An Urban Villa was designed by Dov Karmi, one of Israel's most celebrated modern architects, and Pitsou Kedem was asked to restructure the two-storey interior.
"The main idea was to preserve the spirit of the original design whilst implementing a contemporary, independent interpretation of the existing structure and its adaptation to contemporary technologies, materials and knowledge," said Kedem.
Walls were whitened both inside and outside the house, while black-painted wood was used to construct the new staircase and louvred balustrade.
"These monochromatic hues provide the background for the original materials that we decided to preserve," explained Kedem, referring to the limestone floor and sandstone wall left intact.
The architect selected furniture to complement the design, including an Eames chair, a marble kitchen counter and a vivid red sofa.
Other residential projects by Pitsou Kedem include a renovated apartment with a vaulted stone ceiling and a boxy white house. See more architecture by Pitsou Kedem »
Photography is by Amit Geron.
Here's more text from the architect:
An Urban Villa
In the 1950s what was known as the "International Style" was highly developed in Tel Aviv. It developed thanks to architects who studied at the Bauhaus Institute in Germany and who then returned to Israel to continue their work. One of the architects who led the "International Style" was Dov Carmi. He designed many, usually large, projects. One of his more restrained projects was an urban villa in the centre of Tel Aviv which he designed in 1951.
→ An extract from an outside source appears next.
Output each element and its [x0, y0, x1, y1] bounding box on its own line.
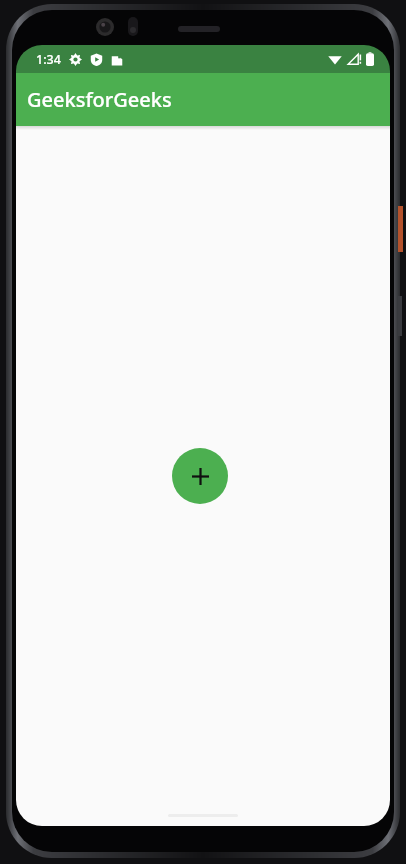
staticText: 1:34 — [36, 51, 61, 68]
staticText: GeeksforGeeks — [27, 86, 172, 113]
button[interactable]: Add — [172, 448, 228, 504]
In his design, Carmi expressed his local interpretation of "Free Design" in which there is a continuous series of spaces created by light and shadow, view and movement without creating one large, single and open space.
My office executed a massive reconstruction of the structure which included the changing of the exterior facade and the division of the interior. The main idea was to preserve the spirit of the original design whilst implementing a contemporary, independent interpretation of the existing structure and its adaptation to contemporary technologies, materials and knowledge.
During the project, we took great care to create an experience of defined, intimate and continuous spaces in a relatively restricted area; and this without detracting from the overall understanding of the entire structure.
The house is simple and minimalistic with the light and the materials creating drama and vitality. The unique range of materials was preserved throughout the project.
The building's external facades were painted white and the profiles chosen are decks painted black, similar to the Bauhaus style. The floor is of off-white concrete. These monochromatic hues provide the background for the original materials that we decided to preserve.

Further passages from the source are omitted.